#081215 - 1913 Christmas Massacre


Pete Seeger, Traditional Christmas Carols LP album art.

 
 VVR Mix # 081215 [33:44m]: Play Now | Play in Popup | Download (3443)


 

In the spirit of our economic plight this holiday season, I’ve got some good ol’ folk music and throwback dust-bowl tunes for your listening pleasure.

I recently watched PBS’s American Masters on Pete Seeger: The Power of Song, and have been meaning to play more of his music on the radio. In this set he sings a peaceful Christmas carol – not what you might expect from a so-called anti-capitalism freedom-hating commie. I’ve got quite a few records from the folk-revival era (on top of many original folk, before folk, albums), and it’s interesting to see how inter-influential a lot of these old folk balladeers were. In this here set, arising even out of the spontaneous format of a live broadcast, I happened to piece together a number of artists paying tribute to each other.

Let’s see, what have we got here… These first two albums are total gems. People like “Tex” Carmen, and Alberta Slim, are in a way more folk than folk; you never hear of them, yet there they were, crooning and strumming their western style as well as anybody ever to follow – in fact better, as their authenticity can’t be replicated (yeah, yeah, you can argue that none of those singing cowboys were actual bronc busters, but I’m talking about musical authenticity).

Next, we’ve got the grand-daddy of yodeling cowboys, Jimmie Rodgers, and another Jimmie paying tribute to him directly after. We’ve got Ed McCurdy singing an arguably anonymous number, Blood on the Saddle, though I believe Tex Ritter and Marty Robbins both popularized it. The man, Alan Lomax himself (yes the man responsible for digging up and recording numerous would-have-been unknown musicians) strums his own guitar and sings us a bluesy little folk song. Tom Paxton (another one at the core of folk-revival) pays direct tribute to the original ramblin’ man Cisco Houston, who in turn tips his hat to Woody Guthrie; Woody follows it up with the original of the same. Ramblin’ Jack Elliot gives us another Guthrie tune, 1913 Massacre, which is the beginning of an unassuming dose of Christmas music here. Seeger adds to the holiday cheer, and revolutionary Malvina Reynolds (who apparently wrote Little Boxes) tops it all off with an oddly cute religious carol, while representing the “children-song” factor of folk music.

I hope it’s all a pleasing soundtrack for your holiday.
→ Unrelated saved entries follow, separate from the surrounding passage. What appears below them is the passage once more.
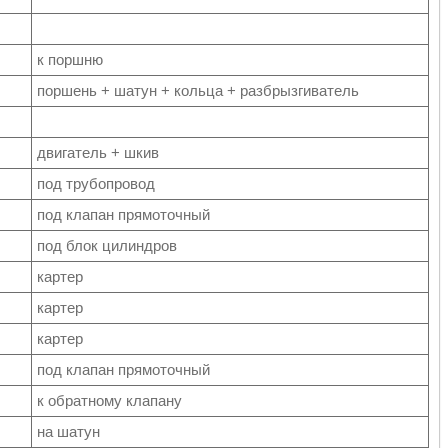
к поршню
поршень + шатун + кольца + разбрызгиватель
двигатель + шкив
под трубопровод
под клапан прямоточный
под блок цилиндров
картер
картер
картер
под клапан прямоточный
к обратному клапану
на шатун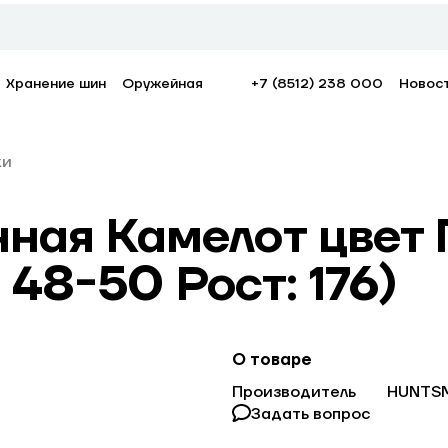
Хранение шин
Оружейная
+7 (8512) 238 000
Новос
ки
ная Камелот цвет 
: 48-50 Рост: 176)
О товаре
Производитель
HUNTS
Задать вопрос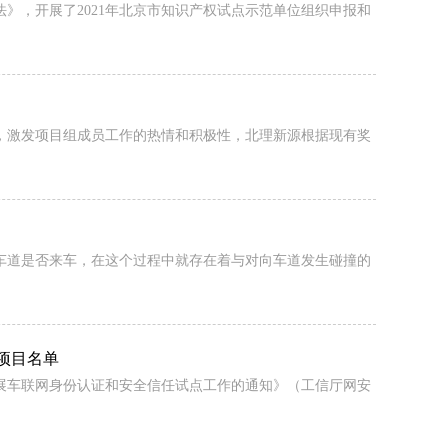
》，开展了2021年北京市知识产权试点示范单位组织申报和
，激发项目组成员工作的热情和积极性，北理新源根据现有奖
车道是否来车，在这个过程中就存在着与对向车道发生碰撞的
项目名单
展车联网身份认证和安全信任试点工作的通知》（工信厅网安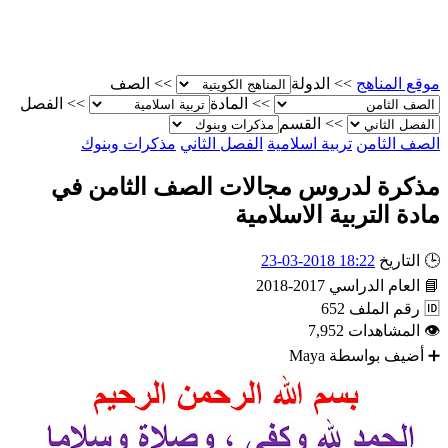
موقع المناهج
>>
الدولة
>>
الصف
>>
المادة
>>
الفصل
>>
القسم
الصف الثامن
تربية اسلامية
الفصل الثاني
مذكرات وبنوك
مذكرة لدروس مجالات الصف الثامن في
مادة التربية الاسلامية
🕒
التاريخ
18:22 2018-03-23
📘
العام الدراسي
2017-2018
🆔
رقم الملف
652
👁
المشاهدات
7,952
➕
أضيف بواسطة
Maya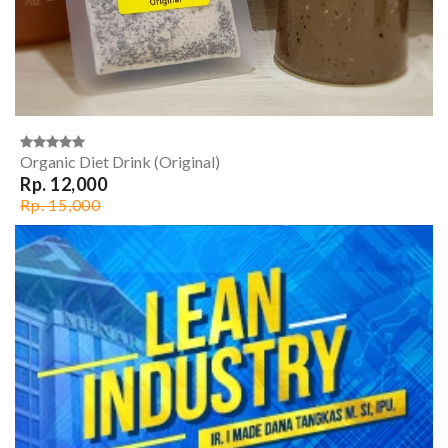
Organic Diet Drink (Original)
Rp. 12,000
Rp. 15,000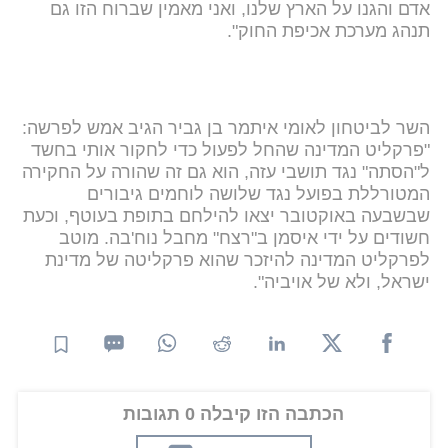
אדם והגנו על הארץ שלנו, ואני מאמין שברוח הזו גם
תנהג מערכת אכיפת החוק".
השר לביטחון לאומי איתמר בן גביר הגיב אמש לפרשה:
"פרקליט המדינה שהחל לפעול כדי לחקור אותי בחשד
ל"הסתה" נגד תושבי עזה, הוא גם זה שהורה על החקירה
המטורללת בפועל נגד שלושה לוחמים גיבורים
שבשבעה באוקטובר יצאו להילחם בתופת בעוטף, וכעת
חשודים על ידי איסמן ב"רצח" מחבל נוח'בה. מוטב
לפרקליט המדינה להיזכר שהוא פרקליטה של מדינת
ישראל, ולא של אויביה".
הכתבה הזו קיבלה 0 תגובות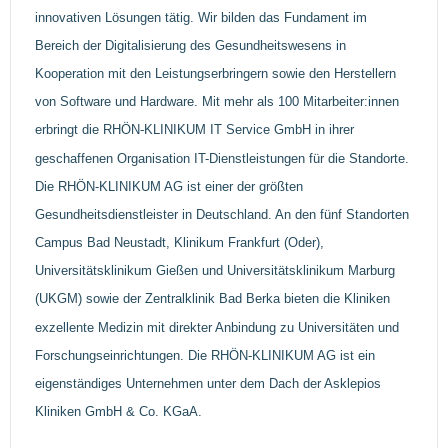
innovativen Lösungen tätig. Wir bilden das Fundament im
Bereich der Digitalisierung des Gesundheitswesens in
Kooperation mit den Leistungserbringern sowie den Herstellern
von Software und Hardware. Mit mehr als 100 Mitarbeiter:innen
erbringt die RHÖN-KLINIKUM IT Service GmbH in ihrer
geschaffenen Organisation IT-Dienstleistungen für die Standorte.
Die RHÖN‐KLINIKUM AG ist einer der größten
Gesundheitsdienstleister in Deutschland. An den fünf Standorten
Campus Bad Neustadt, Klinikum Frankfurt (Oder),
Universitätsklinikum Gießen und Universitätsklinikum Marburg
(UKGM) sowie der Zentralklinik Bad Berka bieten die Kliniken
exzellente Medizin mit direkter Anbindung zu Universitäten und
Forschungseinrichtungen. Die RHÖN-KLINIKUM AG ist ein
eigenständiges Unternehmen unter dem Dach der Asklepios
Kliniken GmbH & Co. KGaA.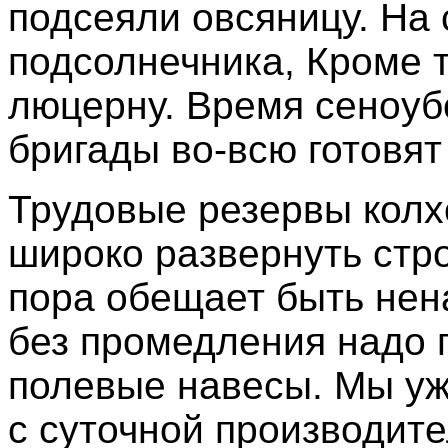
подсеяли овсяницу. На 
подсолнечника, Кроме 
люцерну. Время сеноубо
бригады во-всю готовят
Трудовые резервы колх
широко развернуть стр
пора обещает быть нен
без промедления надо 
полевые навесы. Мы уж
с суточной производите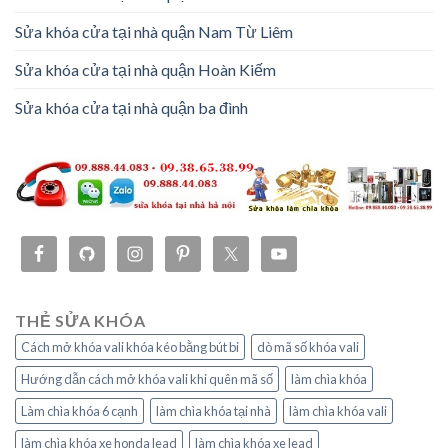
Sửa khóa cửa tại nhà quận Nam Từ Liêm
Sửa khóa cửa tại nhà quận Hoàn Kiếm
Sửa khóa cửa tại nhà quận ba đình
THẺ SỬA KHÓA
Cách mở khóa vali khóa kéo bằng bút bi
dò mã số khóa vali
Hướng dẫn cách mở khóa vali khi quên mã số
làm chìa khóa
Làm chìa khóa 6 cạnh
làm chìa khóa tại nhà
làm chìa khóa vali
làm chìa khóa xe honda lead
làm chìa khóa xe lead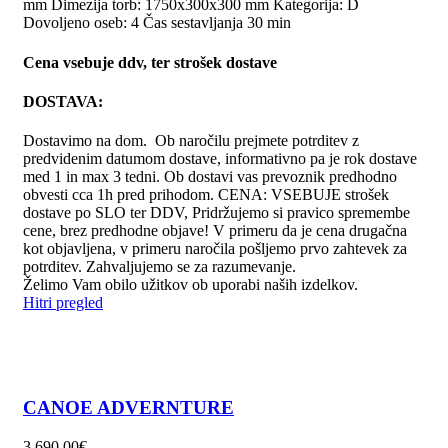
mm Dimezija torb: 1750x300x300 mm Kategorija: D
Dovoljeno oseb: 4 Čas sestavljanja 30 min
Cena vsebuje ddv, ter strošek dostave
DOSTAVA:
Dostavimo na dom. Ob naročilu prejmete potrditev z
predvidenim datumom dostave, informativno pa je rok dostave
med 1 in max 3 tedni. Ob dostavi vas prevoznik predhodno
obvesti cca 1h pred prihodom. CENA: VSEBUJE strošek
dostave po SLO ter DDV, Pridržujemo si pravico spremembe
cene, brez predhodne objave! V primeru da je cena drugačna
kot objavljena, v primeru naročila pošljemo prvo zahtevek za
potrditev. Zahvaljujemo se za razumevanje.
Želimo Vam obilo užitkov ob uporabi naših izdelkov.
Hitri pregled
CANOE ADVERNTURE
3.690,00
€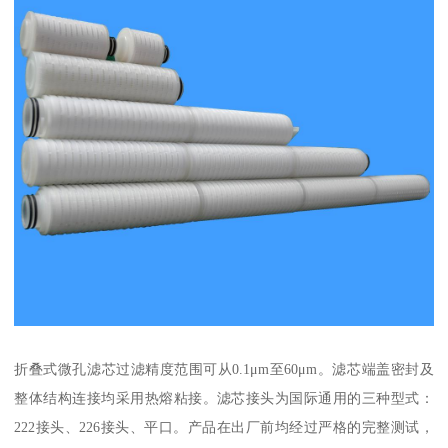
折叠式微孔滤芯过滤精度范围可从0.1μm至60μm。滤芯端盖密封及
整体结构连接均采用热熔粘接。滤芯接头为国际通用的三种型式：
222接头、226接头、平口。产品在出厂前均经过严格的完整测试，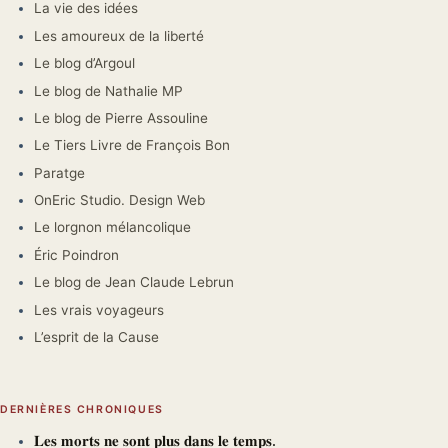
La vie des idées
Les amoureux de la liberté
Le blog d’Argoul
Le blog de Nathalie MP
Le blog de Pierre Assouline
Le Tiers Livre de François Bon
Paratge
OnEric Studio. Design Web
Le lorgnon mélancolique
Éric Poindron
Le blog de Jean Claude Lebrun
Les vrais voyageurs
L’esprit de la Cause
DERNIÈRES CHRONIQUES
𝐋𝐞𝐬 𝐦𝐨𝐫𝐭𝐬 𝐧𝐞 𝐬𝐨𝐧𝐭 𝐩𝐥𝐮𝐬 𝐝𝐚𝐧𝐬 𝐥𝐞 𝐭𝐞𝐦𝐩𝐬.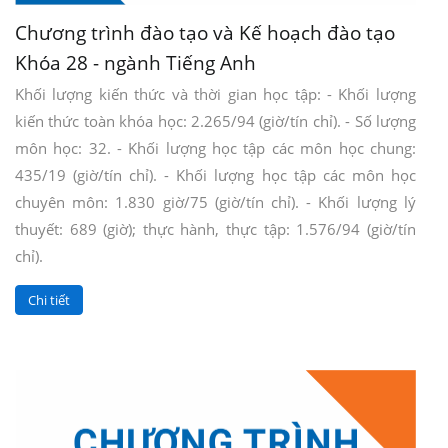
Chương trình đào tạo và Kế hoạch đào tạo
Khóa 28 - ngành Tiếng Anh
Khối lượng kiến thức và thời gian học tập: - Khối lượng
kiến thức toàn khóa học: 2.265/94 (giờ/tín chỉ). - Số lượng
môn học: 32. - Khối lượng học tập các môn học chung:
435/19 (giờ/tín chỉ). - Khối lượng học tập các môn học
chuyên môn: 1.830 giờ/75 (giờ/tín chỉ). - Khối lượng lý
thuyết: 689 (giờ); thực hành, thực tập: 1.576/94 (giờ/tín
chỉ).
Chi tiết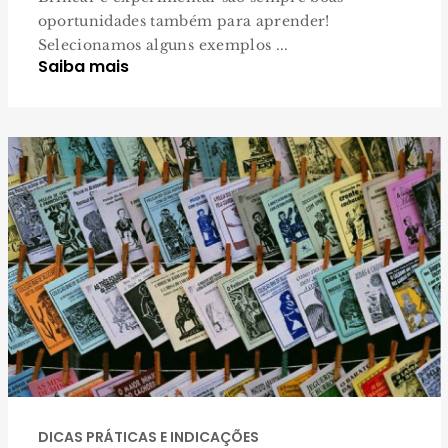
oportunidades também para aprender!
Selecionamos alguns exemplos ...
Saiba mais
DICAS PRÁTICAS E INDICAÇÕES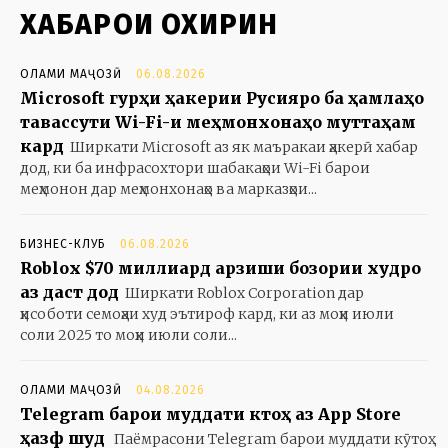
ХАБАРҲОИ ОХИРИН
ОЛАМИ МАҶОЗӢ
06.08.2026
Microsoft гурӯҳи ҳакерии Русияро ба ҳамлаҳо
тавассути Wi-Fi-и меҳмонхонаҳо муттаҳам
кард
Ширкати Microsoft аз як маъракаи ҳакерӣ хабар
дод, ки ба инфрасохтори шабакаҳои Wi-Fi барои
меҳмонон дар меҳмонхонаҳо ва марказҳои...
БИЗНЕС-КЛУБ
06.08.2026
Roblox $70 миллиард арзиши бозории худро
аз даст дод
Ширкати Roblox Corporation дар
ҳисоботи семоҳаи худ эътироф кард, ки аз моҳи июли
соли 2025 то моҳи июли соли...
ОЛАМИ МАҶОЗӢ
04.08.2026
Telegram барои муддати кӯтоҳ аз App Store
ҳазф шуд
Паёмрасони Telegram барои муддати кӯтоҳ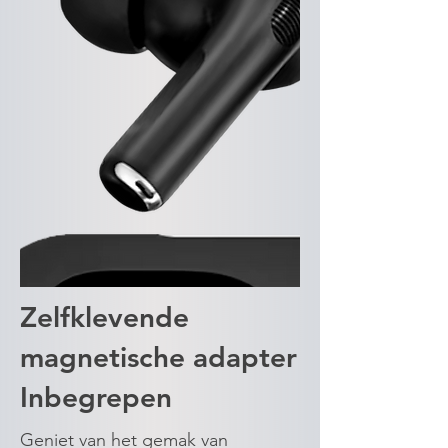
Zelfklevende
magnetische adapter
Inbegrepen
Geniet van het gemak van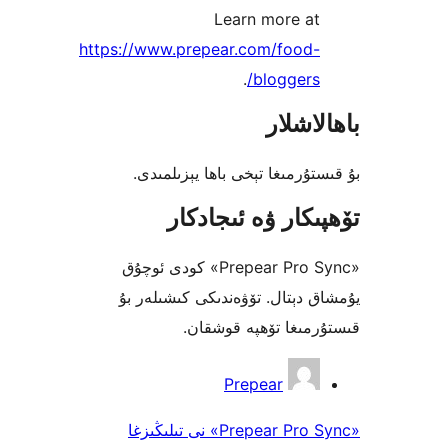
Learn more a
https://www.prepear.com/food
.
blogger
شلار
رمىغا تېخى باھا يېزىلمىدى.
كار ۋە ئىجادكار
«Prepear Pro Sync» كودى ئوچۇق
دېتال. تۆۋەندىكى كىشىلەر بۇ
ىغا تۆھپە قوشقان.
Prepear
«Prepear Pro Sync» نى تىلىڭىزغا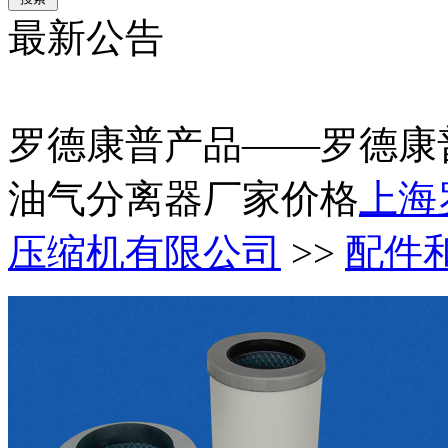
最新公告
罗德康普产品——罗德康
油气分离器厂家价格
上海
压缩机有限公司
>>
配件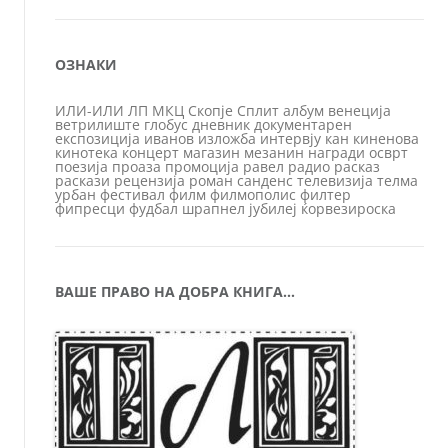
ОЗНАКИ
ИЛИ-ИЛИ
ЛП
МКЦ
Скопје
Сплит
албум
венеција
ветрилиште
глобус
дневник
документарен
експозиција
иванов
изложба
интервју
кан
киненова
кинотека
концерт
магазин
мезанин
награди
осврт
поезија
проаза
промоција
равел
радио
расказ
раскази
рецензија
роман
санденс
телевизија
телма
урбан
фестивал
филм
филмополис
филтер
фипресци
фудбал
шрапнел
јубилеј
ќорвезироска
ВАШЕ ПРАВО НА ДОБРА КНИГА…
A merry Christmas and Happy New Year to you and yours. May you have plenty of food upon your table in 2009… and the cupboards well-stocked for 2012.

Set List:

“Tex” Carman
Get Along Pony
12″ 33rpm Album (Crown)

Alberta Slim with the Bar X Ranch Boys
Little Tin Cowboy
12″ 33rpm Album (RCA Camden)

Jimmie Rodgers
Rough and Rowdy Ways
The Legendary Jimmie Rodgers Vol. 1
12″ 33rpm Album (Country Music Magazine)

Jimmie Skinner
Never No Mo’ Blues
Jimmie Skinner Sings Jimmie Rodgers
12″ 33rpm Album (Mercury)

Ed McCurdy
Blood on the Saddle
Songs of a Bold Balladeer
12″ 33rpm Album (Riverside)

Alan Lomax
Godamighty Drag
Texas Folk Songs
12″ 33rpm Album (Tradition Records)

Tom Paxton
Fare Thee Well, Cisco
Ramblin’ Boy
12″ 33rpm Album (Elektra)

Cisco Houston
Blowin’ Down the Road (I Ain’t Going to be Treated This Way)
Cisco Houston Sings the Songs of Woody Guthrie
12″ 33rpm Album (Vanguard)

Woody Guthrie
Ain’t Gonna Be Treated This Way
The Legendary Woody Guthrie in Memoriam
12″ 33rpm Album (Tradition)

Rambling Jack Elliot
1913 Massacre
12″ 33rpm Album (Vanguard)

Pete Seeger
Glory to That New Born King
Traditional Christmas Carols
12″ 33rpm Album (Folkways Records)

Malvina Reynolds
In Bethleham
Artichokes, Griddle Cakes and Other Good Things
12″ 33rpm Album (Pacific Cascade Records)

One Response to
“Z!081215 – 1913 Christmas Massacre”

  1. Timmy
    Timmy Says:

    Pete Seeger reminds me of someone’s dorky dad singing a buncha kick ass folk songs. Motherfucker’s still kicking too, isn’t he like 95 years old or something?